Description of priors used in Seurat
| πι | Genotype prior probabilities | πvar = 0.0005 |
| πhet = 0.001 | ||
| πref = 1 –
(πhet + πvar) = 0.9985 | ||
| πsomatic = 0.0001 | ||
| πLOH = 0.0001 | ||
| αι, βι | Alpha and beta hyperparameters for the beta distributions of variant allele proportions | αref = 1,
βref = 700 |
| αvar = 700,
βvar = 1 | ||
| αnonhom = 1,
βnonhom = 1 | ||
| αsomatic = 1,
βsomatic = 1 | ||
| αAI = 1, βAI = 1 |
Detailed Legend: A list of the priors and hyperparameters used by Seurat, and their assigned values.
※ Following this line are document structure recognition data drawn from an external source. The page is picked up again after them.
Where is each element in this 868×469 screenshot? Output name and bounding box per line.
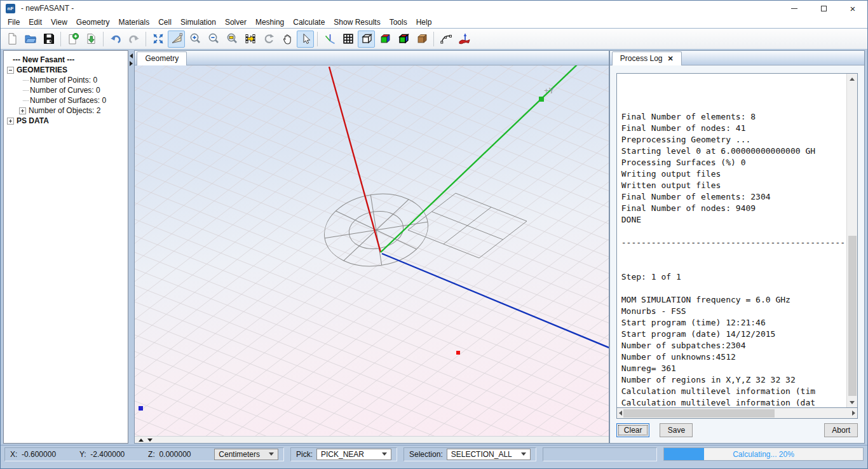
log-line: Numreg= 361 [621, 363, 845, 374]
scroll-up-icon[interactable] [847, 74, 857, 84]
tree-node-objects[interactable]: Number of Objects: 2 [4, 105, 128, 116]
save-file-icon [43, 32, 55, 45]
new-file-icon [6, 32, 18, 45]
menu-item[interactable]: Geometry [72, 17, 114, 28]
redo-button[interactable] [125, 31, 142, 48]
log-text[interactable]: Final Number of elements: 8Final Number … [617, 74, 846, 407]
zoom-in-button[interactable] [186, 31, 203, 48]
wireframe-cube-icon [360, 32, 373, 45]
tree-node-surfaces[interactable]: Number of Surfaces: 0 [4, 95, 128, 105]
blue-point[interactable] [139, 406, 143, 411]
expand-icon[interactable] [7, 118, 14, 125]
log-line: ----------------------------------------… [621, 237, 845, 248]
solid-edges-cube-icon [397, 32, 410, 45]
grid-view-button[interactable] [339, 31, 356, 48]
rotate-view-button[interactable] [260, 31, 277, 48]
save-button[interactable]: Save [660, 423, 693, 437]
import-file-button[interactable] [83, 31, 100, 48]
menu-item[interactable]: File [3, 17, 24, 28]
scroll-right-icon[interactable] [852, 411, 855, 416]
tree-root-label: --- New Fasant --- [13, 55, 74, 64]
selection-value: SELECTION_ALL [451, 450, 512, 459]
curve-tool-button[interactable] [437, 31, 454, 48]
log-line: Starting level 0 at 6.00000000000000 GH [621, 146, 845, 157]
viewport-canvas[interactable]: +Y [135, 65, 608, 436]
minimize-button[interactable] [780, 1, 809, 16]
zoom-window-button[interactable] [223, 31, 240, 48]
log-line: Step: 1 of 1 [621, 271, 845, 283]
tab-geometry[interactable]: Geometry [137, 51, 187, 65]
surface-normals-button[interactable] [456, 31, 473, 48]
collapse-down-icon[interactable] [147, 438, 153, 442]
menu-item[interactable]: Help [412, 17, 437, 28]
axes-view-button[interactable] [321, 31, 338, 48]
tree-surfaces-label: Number of Surfaces: 0 [30, 96, 106, 105]
solid-view-button[interactable] [376, 31, 393, 48]
horizontal-scroll-thumb[interactable] [623, 409, 775, 418]
log-line [621, 260, 845, 271]
maximize-button[interactable] [809, 1, 838, 16]
save-file-button[interactable] [40, 31, 57, 48]
toolbar-separator [60, 32, 61, 46]
log-line: Final Number of elements: 2304 [621, 191, 845, 203]
menu-item[interactable]: Show Results [329, 17, 384, 28]
tree-points-label: Number of Points: 0 [30, 76, 97, 85]
select-tool-button[interactable] [297, 31, 314, 48]
log-vertical-scrollbar[interactable] [846, 74, 857, 407]
panel-splitter[interactable] [128, 50, 135, 444]
y-axis-handle[interactable] [539, 97, 544, 102]
tab-process-log[interactable]: Process Log ✕ [612, 51, 682, 65]
close-button[interactable]: × [838, 1, 867, 16]
expand-icon[interactable] [19, 107, 26, 114]
tree-node-points[interactable]: Number of Points: 0 [4, 75, 128, 85]
textured-view-button[interactable] [413, 31, 430, 48]
tree-geometries-label: GEOMETRIES [17, 65, 67, 74]
collapse-right-icon[interactable] [130, 61, 133, 66]
menu-item[interactable]: Meshing [251, 17, 288, 28]
log-horizontal-scrollbar[interactable] [616, 408, 858, 419]
scroll-left-icon[interactable] [619, 411, 622, 416]
collapse-left-icon[interactable] [130, 53, 133, 58]
units-dropdown[interactable]: Centimeters [214, 449, 278, 460]
collapse-up-icon[interactable] [139, 438, 144, 442]
scroll-down-icon[interactable] [847, 397, 857, 407]
menu-item[interactable]: Tools [385, 17, 412, 28]
fit-view-button[interactable] [149, 31, 166, 48]
zoom-out-button[interactable] [205, 31, 222, 48]
solid-edges-view-button[interactable] [395, 31, 412, 48]
pan-view-button[interactable] [278, 31, 295, 48]
tree-root[interactable]: --- New Fasant --- [4, 55, 128, 65]
menu-item[interactable]: Calculate [288, 17, 329, 28]
open-file-button[interactable] [22, 31, 39, 48]
menu-item[interactable]: Solver [220, 17, 251, 28]
tree-node-psdata[interactable]: PS DATA [4, 116, 128, 126]
red-point[interactable] [456, 351, 460, 355]
menu-item[interactable]: View [46, 17, 72, 28]
chevron-down-icon [382, 452, 387, 456]
menu-item[interactable]: Cell [154, 17, 176, 28]
selection-dropdown[interactable]: SELECTION_ALL [447, 449, 531, 460]
vertical-scroll-thumb[interactable] [848, 236, 857, 396]
perspective-view-button[interactable] [168, 31, 185, 48]
disc-mesh[interactable] [320, 187, 434, 273]
undo-button[interactable] [107, 31, 124, 48]
clear-button[interactable]: Clear [616, 423, 650, 437]
quad-mesh[interactable] [408, 193, 527, 258]
log-line [621, 226, 845, 237]
log-line: Number of subpatches:2304 [621, 340, 845, 351]
collapse-icon[interactable] [7, 67, 14, 74]
tree-node-geometries[interactable]: GEOMETRIES [4, 65, 128, 75]
abort-button[interactable]: Abort [824, 423, 858, 437]
log-line [621, 248, 845, 260]
menu-item[interactable]: Simulation [176, 17, 220, 28]
menu-item[interactable]: Materials [114, 17, 154, 28]
tab-close-icon[interactable]: ✕ [668, 55, 674, 62]
add-geometry-button[interactable] [64, 31, 81, 48]
wireframe-view-button[interactable] [358, 31, 375, 48]
pick-dropdown[interactable]: PICK_NEAR [316, 449, 391, 460]
new-file-button[interactable] [3, 31, 20, 48]
tree-node-curves[interactable]: Number of Curves: 0 [4, 85, 128, 95]
mesh-view-button[interactable] [241, 31, 259, 48]
viewport-3d[interactable]: +Y [135, 65, 608, 436]
menu-item[interactable]: Edit [24, 17, 46, 28]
The priors used for the genotype in the normal genome are the SNP frequencies for human diploid chromosomes, as calculated by Li et al. [24]. πsomatic and πLOH are high-end estimates of the frequency of somatic events, given that that the mutation profile of each individual cancer can vary wildly even within subtypes. At 0.0001, they expect 300,000 events through the human genome.